Understanding Enterprise SSD Endurance
SSD endurance is defined by the measure of the usable life of the flash memory cells typically specified as the number of writes a cell can sustain. ‘Writing’ to a cell requires more electrical charge than ‘reading’ of a cell. When writing to a cell, each cell needs to be erased before it can be written to again. In either case, for every electrical charge that is passed through a NAND flash memory cell as part of a read or write operation, that cell will wear down.
In the enterprise, accelerated access to data is the primary reason SSDs are deployed, and since flash memory cells will be written to multiple times each day, endurance literally determines the reliable life of each drive. Endurance, as well as performance, reliability and availability of MLC-based SSDs are directly dependent on the design of the SSD controller (not the NAND flash memory as many suspect). The SSD controller is the brains and responds to host commands, transfers data between the host and flash media, and manages the flash media to achieve high reliability and endurance. How effectively this controller manages the flash memory will determine whether the SSD can be used in enterprise applications that require 24/7/365 uninterrupted operations under heavy read and write workloads. The real question is can an SSD manufacturer guarantee up to 30 full capacity writes per day for 5 years using MLC media to rival the endurance capability of SLC media.
A Deeper Dive into Flash Media Wear
To store data in NAND flash memory, an electrical charge is placed in the ‘floating gate’ portion of the NAND cell substrate which either blocks or enables electricity flow through the gate. As the NAND cell ages (or cycles), the floating gate will break down as electrons drop out of or get trapped below it. To slow the breakdown of floating gate electrons, which in turn, improves SSD endurance and reliability, enabling technology is available that slows and softens the impact that erase, write and read operations have on NAND flash memory cells. This advanced technology is described later in the article.

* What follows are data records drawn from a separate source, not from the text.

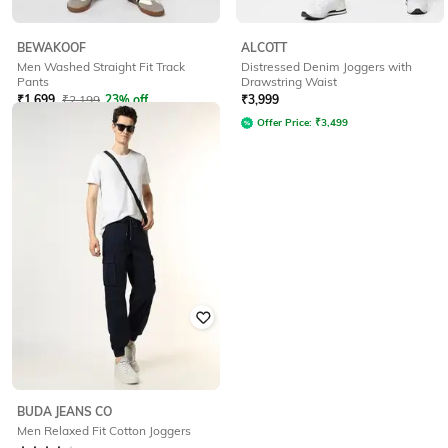
BEWAKOOF
ALCOTT
Men Washed Straight Fit Track
Distressed Denim Joggers with
Pants
Drawstring Waist
₹
1,699
₹
2,199
23% off
₹
3,999
Offer Price:
₹
1,199
Offer Price:
₹
3,499
BUDA JEANS CO
Men Relaxed Fit Cotton Joggers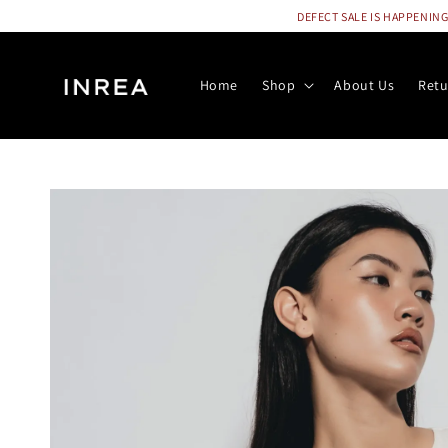
DEFECT SALE IS HAPPENING N
Home
Shop
About Us
Retu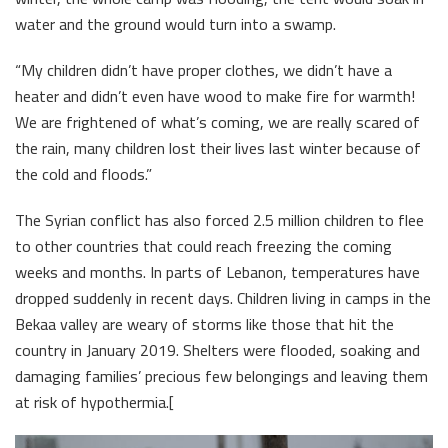
water and the ground would turn into a swamp.
“My children didn’t have proper clothes, we didn’t have a
heater and didn’t even have wood to make fire for warmth!
We are frightened of what’s coming, we are really scared of
the rain, many children lost their lives last winter because of
the cold and floods.”
The Syrian conflict has also forced 2.5 million children to flee
to other countries that could reach freezing the coming
weeks and months. In parts of Lebanon, temperatures have
dropped suddenly in recent days. Children living in camps in the
Bekaa valley are weary of storms like those that hit the
country in January 2019. Shelters were flooded, soaking and
damaging families’ precious few belongings and leaving them
at risk of hypothermia.[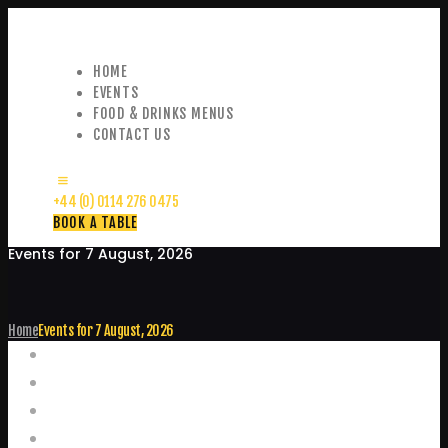
HOME
EVENTS
FOOD & DRINKS MENUS
CONTACT US
+44 (0) 0114 276 0475
BOOK A TABLE
Events for 7 August, 2026
Home
Events for 7 August, 2026
Events
Home
Food and Drink Menus
Booking Enquiries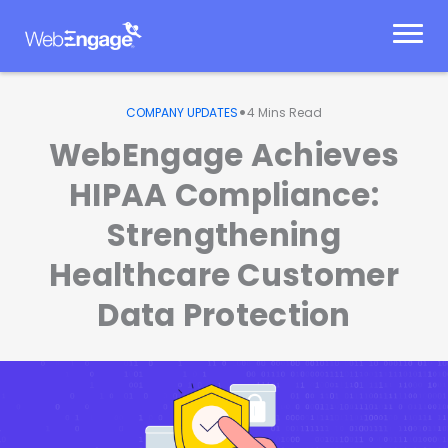
Skip
to
content
•
COMPANY UPDATES
4
Mins Read
WebEngage Achieves
HIPAA Compliance:
Strengthening
Healthcare Customer
Data Protection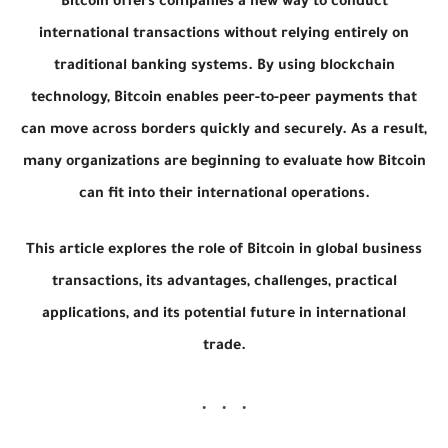
Bitcoin offers companies a new way to conduct
international transactions without relying entirely on
traditional banking systems. By using blockchain
technology, Bitcoin enables peer-to-peer payments that
can move across borders quickly and securely. As a result,
many organizations are beginning to evaluate how Bitcoin
can fit into their international operations.
This article explores the role of Bitcoin in global business
transactions, its advantages, challenges, practical
applications, and its potential future in international
trade.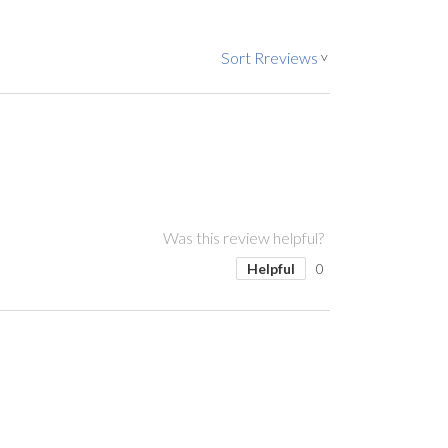
Sort Rreviews
>
Was this review helpful?
Helpful
0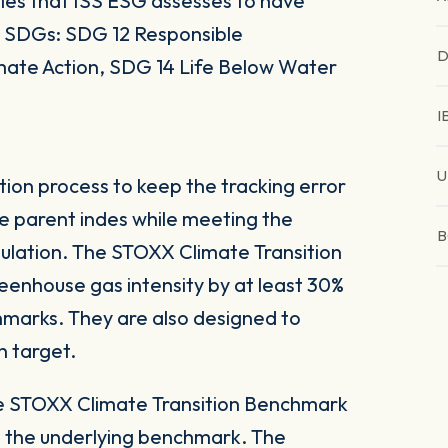
es that ISS ESG assesses to have
UN SDGs: SDG 12 Responsible
D
mate Action, SDG 14 Life Below Water
I
U
tion process to keep the tracking error
he parent indes while meeting the
B
ulation. The STOXX Climate Transition
eenhouse gas intensity by at least 30%
marks. They are also designed to
n target.
he STOXX Climate Transition Benchmark
o the underlying benchmark. The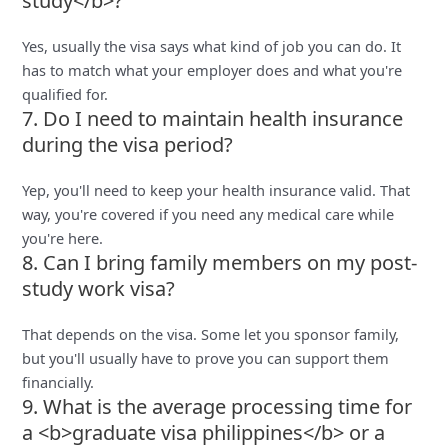
study</b>?
Yes, usually the visa says what kind of job you can do. It
has to match what your employer does and what you're
qualified for.
7. Do I need to maintain health insurance
during the visa period?
Yep, you'll need to keep your health insurance valid. That
way, you're covered if you need any medical care while
you're here.
8. Can I bring family members on my post-
study work visa?
That depends on the visa. Some let you sponsor family,
but you'll usually have to prove you can support them
financially.
9. What is the average processing time for
a <b>graduate visa philippines</b> or a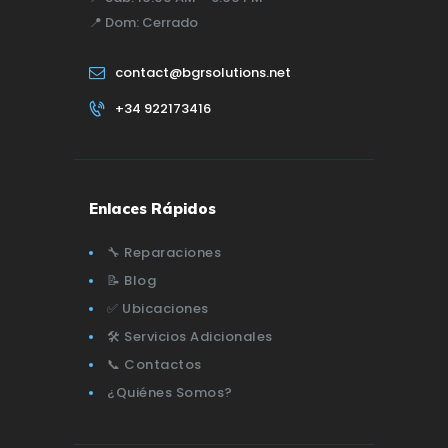
📍
Dom:
Cerrado
contact@bgrsolutions.net
+34 922173416
Enlaces Rápidos
🔧 Reparaciones
📝 Blog
✅ Ubicaciones
🛠️ Servicios Adicionales
📞 Contactos
¿Quiénes Somos?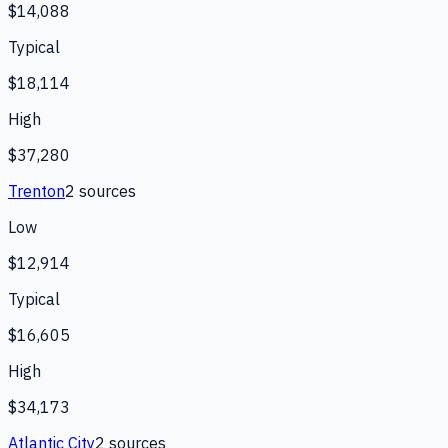
$14,088
Typical
$18,114
High
$37,280
Trenton
2
source
s
Low
$12,914
Typical
$16,605
High
$34,173
Atlantic City
2
source
s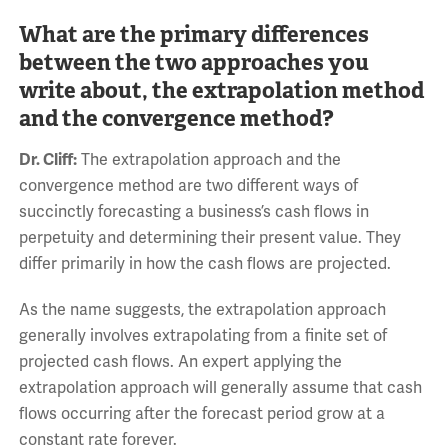
What are the primary differences
between the two approaches you
write about, the extrapolation method
and the convergence method?
Dr. Cliff:
The extrapolation approach and the
convergence method are two different ways of
succinctly forecasting a business’s cash flows in
perpetuity and determining their present value. They
differ primarily in how the cash flows are projected.
As the name suggests, the extrapolation approach
generally involves extrapolating from a finite set of
projected cash flows. An expert applying the
extrapolation approach will generally assume that cash
flows occurring after the forecast period grow at a
constant rate forever.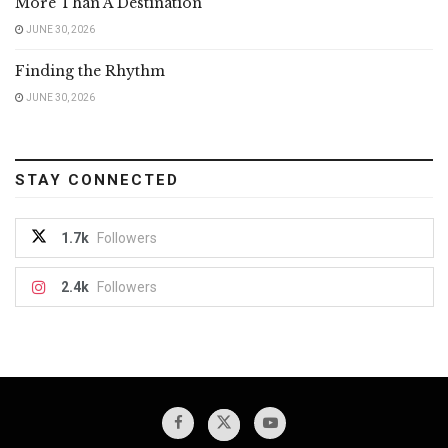
More Than A Destination
JUNE 30, 2026
Finding the Rhythm
JUNE 30, 2026
STAY CONNECTED
1.7k
Followers
2.4k
Followers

To prevent the NAND flash from degrading and adversely affecting SSD reliability, error correction code (ECC) technology is usually employed as a standard feature in most enterprise-class SSDs. The ECC technology enables the built-in SSD controller to detect and correct a limited number of bit errors in each block of data.
At some point, the ECC engine will be unable to correct the bit errors coming from the NAND as it wears out, so when this occurs, the SSD controller performs a read retry (to attempt to read the data again in the hope that the data is read correctly). This double layer of protection enables SSDs to have an exceptional unrecoverable bit error rate (UBER) which enables high reliability. As the NAND flash ages, the average number of read retries required will increase, and this retry will reduce the read performance, as well as the performance of the SSD over time. What is needed is an enabling technology that slows the ‘wear-out’ rate of the flash so ECC and retries do not need to be applied or are not significantly delayed when needed.

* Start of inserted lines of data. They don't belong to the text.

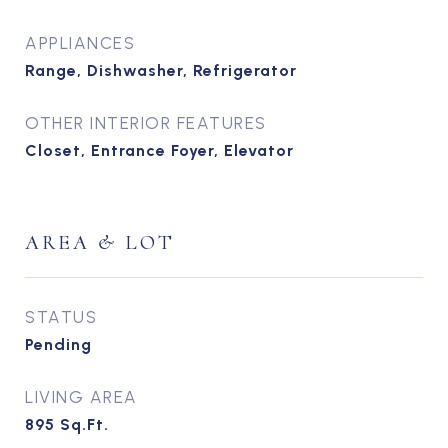
APPLIANCES
Range, Dishwasher, Refrigerator
OTHER INTERIOR FEATURES
Closet, Entrance Foyer, Elevator
AREA & LOT
STATUS
Pending
LIVING AREA
895
Sq.Ft.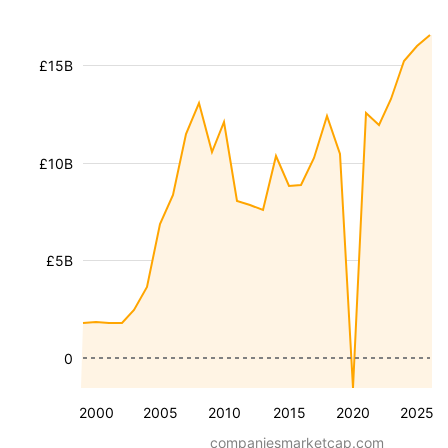
£15B
£10B
£5B
0
2000
2005
2010
2015
2020
2025
companiesmarketcap.com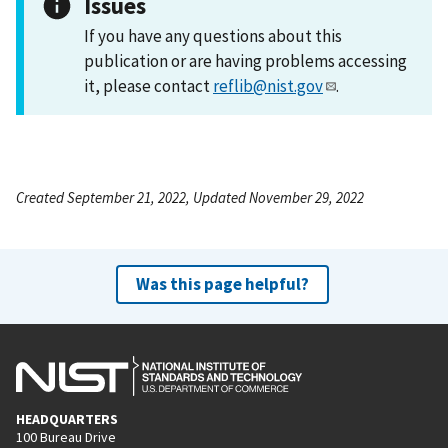
Issues
If you have any questions about this
publication or are having problems accessing
it, please contact
reflib@nist.gov
.
Created September 21, 2022, Updated November 29, 2022
Was this page helpful?
HEADQUARTERS
100 Bureau Drive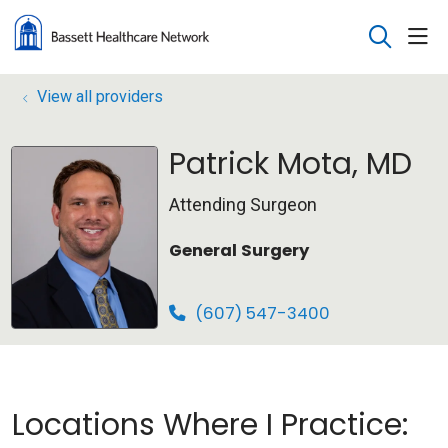
sho
search
View all providers
Patrick Mota, MD
Attending Surgeon
General Surgery
(607) 547-3400
Locations Where I Practice: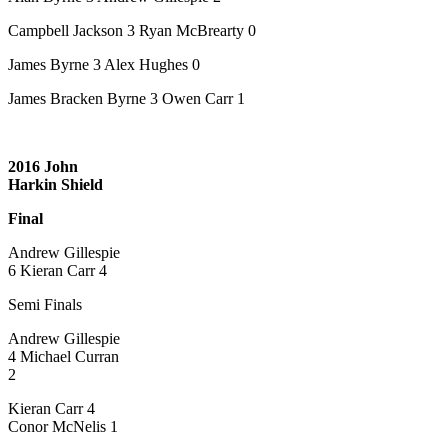
Campbell Jackson 3 Ryan McBrearty 0
James Byrne 3 Alex Hughes 0
James Bracken Byrne 3 Owen Carr 1
2016 John
Harkin Shield
Final
Andrew Gillespie
6 Kieran Carr 4
Semi Finals
Andrew Gillespie
4 Michael Curran
2
Kieran Carr 4
Conor McNelis 1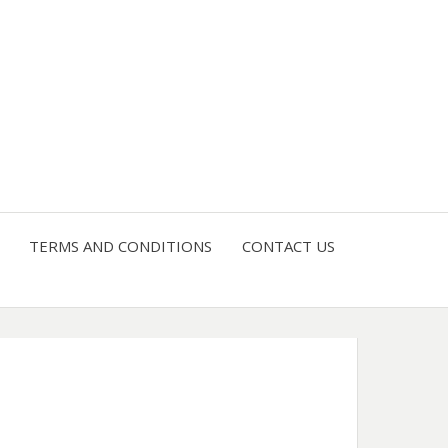
4 U
TERMS AND CONDITIONS
CONTACT US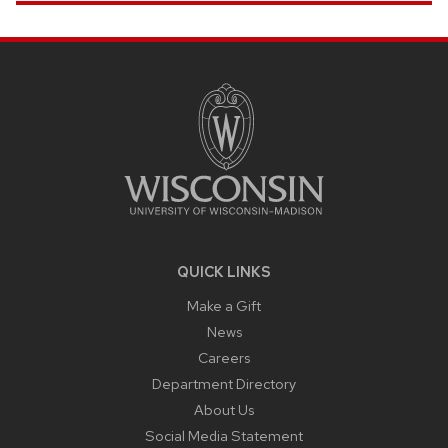
SITE
FOOTER
CONTENT
QUICK LINKS
Make a Gift
News
Careers
Department Directory
About Us
Social Media Statement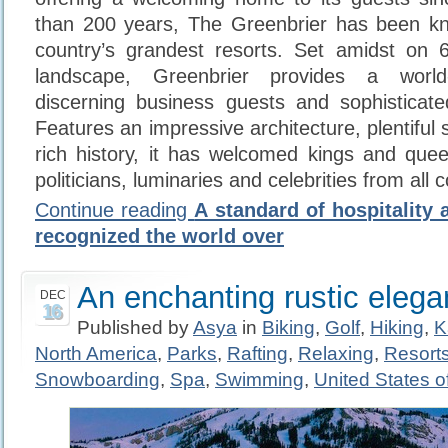
than 200 years, The Greenbrier has been k
country’s grandest resorts. Set amidst on 6
landscape, Greenbrier provides a world
discerning business guests and sophisticated
Features an impressive architecture, plentiful
rich history, it has welcomed kings and que
politicians, luminaries and celebrities from all 
Continue reading
A standard of hospitality 
recognized the world over
An enchanting rustic eleg
DEC
16
Published by
Asya
in
Biking
,
Golf
,
Hiking
,
K
North America
,
Parks
,
Rafting
,
Relaxing
,
Resort
Snowboarding
,
Spa
,
Swimming
,
United States o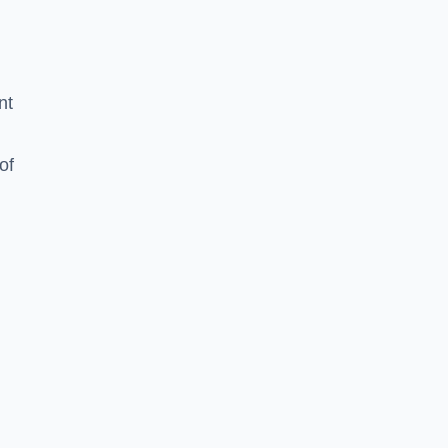
nt
of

In reality, the larger issue in using NAND flash is the higher electrical charge used for the erase operation, and then the write operation, that primarily impacts endurance. To materially increase an SSD’s operating life, more advanced techniques are required.

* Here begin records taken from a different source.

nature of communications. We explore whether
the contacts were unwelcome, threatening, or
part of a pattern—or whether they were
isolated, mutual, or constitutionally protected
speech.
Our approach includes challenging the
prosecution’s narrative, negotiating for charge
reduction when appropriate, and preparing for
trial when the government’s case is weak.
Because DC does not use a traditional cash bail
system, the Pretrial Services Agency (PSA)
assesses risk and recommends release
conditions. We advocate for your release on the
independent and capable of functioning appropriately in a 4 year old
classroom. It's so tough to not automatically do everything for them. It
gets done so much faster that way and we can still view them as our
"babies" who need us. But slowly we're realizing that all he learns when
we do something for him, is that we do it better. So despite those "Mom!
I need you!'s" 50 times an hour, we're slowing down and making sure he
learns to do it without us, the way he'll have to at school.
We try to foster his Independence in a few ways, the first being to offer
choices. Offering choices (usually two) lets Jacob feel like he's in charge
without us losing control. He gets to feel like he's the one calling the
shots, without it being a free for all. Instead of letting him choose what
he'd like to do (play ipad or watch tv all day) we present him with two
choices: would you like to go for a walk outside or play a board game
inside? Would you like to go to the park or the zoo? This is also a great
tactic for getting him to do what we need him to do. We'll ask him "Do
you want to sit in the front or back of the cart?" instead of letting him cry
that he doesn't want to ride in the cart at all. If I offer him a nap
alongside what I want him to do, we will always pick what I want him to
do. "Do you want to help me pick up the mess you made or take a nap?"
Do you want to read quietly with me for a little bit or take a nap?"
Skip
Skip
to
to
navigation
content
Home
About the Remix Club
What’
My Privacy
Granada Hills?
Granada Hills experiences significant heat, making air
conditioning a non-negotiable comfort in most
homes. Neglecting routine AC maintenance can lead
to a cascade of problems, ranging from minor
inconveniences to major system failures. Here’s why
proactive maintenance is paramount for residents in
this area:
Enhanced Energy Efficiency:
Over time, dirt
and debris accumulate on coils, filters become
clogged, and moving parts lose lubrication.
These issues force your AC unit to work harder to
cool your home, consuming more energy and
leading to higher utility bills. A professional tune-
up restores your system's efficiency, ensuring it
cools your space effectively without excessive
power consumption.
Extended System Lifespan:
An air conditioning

Techniques such as over-provisioning, throttling, compression, and de-duplication are mechanisms for delaying writes to NAND flash memory and can be effective when deployed, but actual use of these techniques does not increase the number of times to which the flash can be written. As such, these techniques are limited in the gains they can provide. Wear-leveling, for example, doesn’t actually increase endurance, but instead, the flash controller spreads the writing of each data block evenly across all blocks in the SSD device to maintain consistent and even use of the NAND blocks over the life of the drive so that one location doesn’t wear out faster than any other location inside of the drive.